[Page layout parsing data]
┌──

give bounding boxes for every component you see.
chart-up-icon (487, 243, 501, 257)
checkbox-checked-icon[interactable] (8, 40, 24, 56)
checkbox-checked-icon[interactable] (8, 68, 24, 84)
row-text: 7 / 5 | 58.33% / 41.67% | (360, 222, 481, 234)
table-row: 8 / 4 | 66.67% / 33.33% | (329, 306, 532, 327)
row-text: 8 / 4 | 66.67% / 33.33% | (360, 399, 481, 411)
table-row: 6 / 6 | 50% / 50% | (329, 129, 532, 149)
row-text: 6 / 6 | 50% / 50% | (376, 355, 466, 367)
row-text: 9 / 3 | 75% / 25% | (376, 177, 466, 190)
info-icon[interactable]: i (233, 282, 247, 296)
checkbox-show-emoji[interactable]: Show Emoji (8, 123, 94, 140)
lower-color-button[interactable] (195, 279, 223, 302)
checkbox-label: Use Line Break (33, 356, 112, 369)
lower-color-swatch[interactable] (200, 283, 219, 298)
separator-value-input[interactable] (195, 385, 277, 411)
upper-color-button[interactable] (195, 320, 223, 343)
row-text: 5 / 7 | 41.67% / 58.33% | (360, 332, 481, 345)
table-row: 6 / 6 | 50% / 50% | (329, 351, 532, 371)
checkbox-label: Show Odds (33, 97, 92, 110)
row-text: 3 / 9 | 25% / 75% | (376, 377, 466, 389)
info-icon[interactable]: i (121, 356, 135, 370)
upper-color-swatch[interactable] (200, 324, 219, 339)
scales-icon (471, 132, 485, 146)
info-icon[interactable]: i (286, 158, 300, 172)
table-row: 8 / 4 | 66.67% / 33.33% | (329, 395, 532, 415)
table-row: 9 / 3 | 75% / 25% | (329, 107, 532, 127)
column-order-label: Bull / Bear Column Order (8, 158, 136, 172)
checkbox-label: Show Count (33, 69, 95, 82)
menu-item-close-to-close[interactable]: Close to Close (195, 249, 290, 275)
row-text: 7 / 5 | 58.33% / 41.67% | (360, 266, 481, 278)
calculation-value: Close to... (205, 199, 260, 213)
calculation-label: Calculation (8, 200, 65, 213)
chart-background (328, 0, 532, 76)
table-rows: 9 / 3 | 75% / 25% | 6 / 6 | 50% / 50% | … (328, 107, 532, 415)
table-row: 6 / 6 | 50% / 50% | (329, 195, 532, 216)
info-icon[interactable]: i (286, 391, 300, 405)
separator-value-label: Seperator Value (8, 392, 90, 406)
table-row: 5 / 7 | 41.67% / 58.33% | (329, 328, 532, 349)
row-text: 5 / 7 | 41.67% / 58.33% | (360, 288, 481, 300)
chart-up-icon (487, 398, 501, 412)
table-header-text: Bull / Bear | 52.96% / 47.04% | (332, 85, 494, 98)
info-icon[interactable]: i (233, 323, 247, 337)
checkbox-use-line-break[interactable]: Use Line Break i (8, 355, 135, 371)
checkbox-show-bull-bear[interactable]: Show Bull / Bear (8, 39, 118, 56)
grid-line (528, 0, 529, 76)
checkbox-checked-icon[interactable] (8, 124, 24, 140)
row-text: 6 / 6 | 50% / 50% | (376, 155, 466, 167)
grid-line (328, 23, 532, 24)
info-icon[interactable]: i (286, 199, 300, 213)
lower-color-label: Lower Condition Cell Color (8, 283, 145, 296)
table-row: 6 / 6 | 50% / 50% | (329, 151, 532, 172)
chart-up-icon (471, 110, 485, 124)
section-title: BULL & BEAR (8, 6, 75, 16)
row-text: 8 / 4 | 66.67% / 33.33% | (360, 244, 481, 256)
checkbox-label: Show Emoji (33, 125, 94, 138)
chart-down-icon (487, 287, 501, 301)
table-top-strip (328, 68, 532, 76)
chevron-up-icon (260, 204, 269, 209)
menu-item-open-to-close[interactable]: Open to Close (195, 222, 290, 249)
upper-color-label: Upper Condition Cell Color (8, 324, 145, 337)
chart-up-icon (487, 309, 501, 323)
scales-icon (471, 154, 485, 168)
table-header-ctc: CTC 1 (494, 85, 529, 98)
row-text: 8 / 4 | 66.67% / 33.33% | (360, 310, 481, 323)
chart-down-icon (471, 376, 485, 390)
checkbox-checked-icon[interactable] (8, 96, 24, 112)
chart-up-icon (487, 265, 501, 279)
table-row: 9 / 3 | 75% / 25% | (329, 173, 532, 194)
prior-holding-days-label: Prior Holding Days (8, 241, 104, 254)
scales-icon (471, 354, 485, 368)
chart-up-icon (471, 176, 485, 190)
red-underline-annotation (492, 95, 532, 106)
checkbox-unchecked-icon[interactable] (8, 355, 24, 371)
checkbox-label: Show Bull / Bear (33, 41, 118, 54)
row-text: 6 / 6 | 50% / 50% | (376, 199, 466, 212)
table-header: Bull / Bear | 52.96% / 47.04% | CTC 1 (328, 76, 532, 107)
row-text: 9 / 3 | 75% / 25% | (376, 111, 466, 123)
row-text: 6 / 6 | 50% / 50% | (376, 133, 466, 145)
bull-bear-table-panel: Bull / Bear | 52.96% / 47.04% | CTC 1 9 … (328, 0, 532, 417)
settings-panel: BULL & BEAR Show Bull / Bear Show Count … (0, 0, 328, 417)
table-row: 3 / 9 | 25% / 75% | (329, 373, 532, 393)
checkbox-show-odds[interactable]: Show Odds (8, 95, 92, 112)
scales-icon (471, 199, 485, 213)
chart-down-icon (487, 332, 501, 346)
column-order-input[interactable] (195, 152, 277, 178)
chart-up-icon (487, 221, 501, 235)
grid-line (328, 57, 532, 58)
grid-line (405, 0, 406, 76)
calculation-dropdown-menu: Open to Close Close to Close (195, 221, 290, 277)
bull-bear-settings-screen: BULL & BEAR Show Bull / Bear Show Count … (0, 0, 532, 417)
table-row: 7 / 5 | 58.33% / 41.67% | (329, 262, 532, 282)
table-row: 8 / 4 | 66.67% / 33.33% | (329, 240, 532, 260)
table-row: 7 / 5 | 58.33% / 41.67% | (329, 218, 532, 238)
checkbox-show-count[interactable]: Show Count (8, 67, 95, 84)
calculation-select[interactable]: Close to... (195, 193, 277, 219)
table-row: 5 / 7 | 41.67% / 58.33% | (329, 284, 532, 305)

└──

Exercise prompt
All the entries above must be repeated exactly as they were given.

Expected answer
give bounding boxes for every component you see.
chart-up-icon (487, 243, 501, 257)
checkbox-checked-icon[interactable] (8, 40, 24, 56)
checkbox-checked-icon[interactable] (8, 68, 24, 84)
row-text: 7 / 5 | 58.33% / 41.67% | (360, 222, 481, 234)
table-row: 8 / 4 | 66.67% / 33.33% | (329, 306, 532, 327)
row-text: 8 / 4 | 66.67% / 33.33% | (360, 399, 481, 411)
table-row: 6 / 6 | 50% / 50% | (329, 129, 532, 149)
row-text: 6 / 6 | 50% / 50% | (376, 355, 466, 367)
row-text: 9 / 3 | 75% / 25% | (376, 177, 466, 190)
info-icon[interactable]: i (233, 282, 247, 296)
checkbox-show-emoji[interactable]: Show Emoji (8, 123, 94, 140)
lower-color-button[interactable] (195, 279, 223, 302)
checkbox-label: Use Line Break (33, 356, 112, 369)
lower-color-swatch[interactable] (200, 283, 219, 298)
separator-value-input[interactable] (195, 385, 277, 411)
upper-color-button[interactable] (195, 320, 223, 343)
row-text: 5 / 7 | 41.67% / 58.33% | (360, 332, 481, 345)
table-row: 6 / 6 | 50% / 50% | (329, 351, 532, 371)
checkbox-label: Show Odds (33, 97, 92, 110)
row-text: 3 / 9 | 25% / 75% | (376, 377, 466, 389)
info-icon[interactable]: i (121, 356, 135, 370)
upper-color-swatch[interactable] (200, 324, 219, 339)
scales-icon (471, 132, 485, 146)
info-icon[interactable]: i (286, 158, 300, 172)
table-row: 8 / 4 | 66.67% / 33.33% | (329, 395, 532, 415)
table-row: 9 / 3 | 75% / 25% | (329, 107, 532, 127)
column-order-label: Bull / Bear Column Order (8, 158, 136, 172)
checkbox-label: Show Count (33, 69, 95, 82)
menu-item-close-to-close[interactable]: Close to Close (195, 249, 290, 275)
row-text: 7 / 5 | 58.33% / 41.67% | (360, 266, 481, 278)
calculation-value: Close to... (205, 199, 260, 213)
calculation-label: Calculation (8, 200, 65, 213)
chart-background (328, 0, 532, 76)
table-rows: 9 / 3 | 75% / 25% | 6 / 6 | 50% / 50% | … (328, 107, 532, 415)
table-row: 6 / 6 | 50% / 50% | (329, 195, 532, 216)
info-icon[interactable]: i (286, 391, 300, 405)
separator-value-label: Seperator Value (8, 392, 90, 406)
table-row: 5 / 7 | 41.67% / 58.33% | (329, 328, 532, 349)
row-text: 5 / 7 | 41.67% / 58.33% | (360, 288, 481, 300)
chart-up-icon (487, 398, 501, 412)
table-header-text: Bull / Bear | 52.96% / 47.04% | (332, 85, 494, 98)
info-icon[interactable]: i (233, 323, 247, 337)
checkbox-use-line-break[interactable]: Use Line Break i (8, 355, 135, 371)
checkbox-show-bull-bear[interactable]: Show Bull / Bear (8, 39, 118, 56)
grid-line (528, 0, 529, 76)
checkbox-checked-icon[interactable] (8, 124, 24, 140)
row-text: 6 / 6 | 50% / 50% | (376, 155, 466, 167)
grid-line (328, 23, 532, 24)
info-icon[interactable]: i (286, 199, 300, 213)
lower-color-label: Lower Condition Cell Color (8, 283, 145, 296)
table-row: 6 / 6 | 50% / 50% | (329, 151, 532, 172)
chart-up-icon (471, 110, 485, 124)
section-title: BULL & BEAR (8, 6, 75, 16)
row-text: 8 / 4 | 66.67% / 33.33% | (360, 244, 481, 256)
checkbox-label: Show Emoji (33, 125, 94, 138)
chart-down-icon (487, 287, 501, 301)
table-top-strip (328, 68, 532, 76)
chevron-up-icon (260, 204, 269, 209)
menu-item-open-to-close[interactable]: Open to Close (195, 222, 290, 249)
upper-color-label: Upper Condition Cell Color (8, 324, 145, 337)
chart-up-icon (487, 309, 501, 323)
scales-icon (471, 154, 485, 168)
table-header-ctc: CTC 1 (494, 85, 529, 98)
row-text: 8 / 4 | 66.67% / 33.33% | (360, 310, 481, 323)
chart-down-icon (471, 376, 485, 390)
checkbox-checked-icon[interactable] (8, 96, 24, 112)
chart-up-icon (487, 265, 501, 279)
table-row: 9 / 3 | 75% / 25% | (329, 173, 532, 194)
prior-holding-days-label: Prior Holding Days (8, 241, 104, 254)
scales-icon (471, 354, 485, 368)
chart-up-icon (471, 176, 485, 190)
red-underline-annotation (492, 95, 532, 106)
checkbox-unchecked-icon[interactable] (8, 355, 24, 371)
checkbox-label: Show Bull / Bear (33, 41, 118, 54)
row-text: 6 / 6 | 50% / 50% | (376, 199, 466, 212)
table-header: Bull / Bear | 52.96% / 47.04% | CTC 1 (328, 76, 532, 107)
row-text: 9 / 3 | 75% / 25% | (376, 111, 466, 123)
row-text: 6 / 6 | 50% / 50% | (376, 133, 466, 145)
bull-bear-table-panel: Bull / Bear | 52.96% / 47.04% | CTC 1 9 … (328, 0, 532, 417)
settings-panel: BULL & BEAR Show Bull / Bear Show Count … (0, 0, 328, 417)
table-row: 3 / 9 | 25% / 75% | (329, 373, 532, 393)
checkbox-show-odds[interactable]: Show Odds (8, 95, 92, 112)
scales-icon (471, 199, 485, 213)
chart-down-icon (487, 332, 501, 346)
column-order-input[interactable] (195, 152, 277, 178)
chart-up-icon (487, 221, 501, 235)
grid-line (328, 57, 532, 58)
grid-line (405, 0, 406, 76)
calculation-dropdown-menu: Open to Close Close to Close (195, 221, 290, 277)
bull-bear-settings-screen: BULL & BEAR Show Bull / Bear Show Count … (0, 0, 532, 417)
table-row: 7 / 5 | 58.33% / 41.67% | (329, 262, 532, 282)
table-row: 8 / 4 | 66.67% / 33.33% | (329, 240, 532, 260)
table-row: 7 / 5 | 58.33% / 41.67% | (329, 218, 532, 238)
checkbox-show-count[interactable]: Show Count (8, 67, 95, 84)
calculation-select[interactable]: Close to... (195, 193, 277, 219)
table-row: 5 / 7 | 41.67% / 58.33% | (329, 284, 532, 305)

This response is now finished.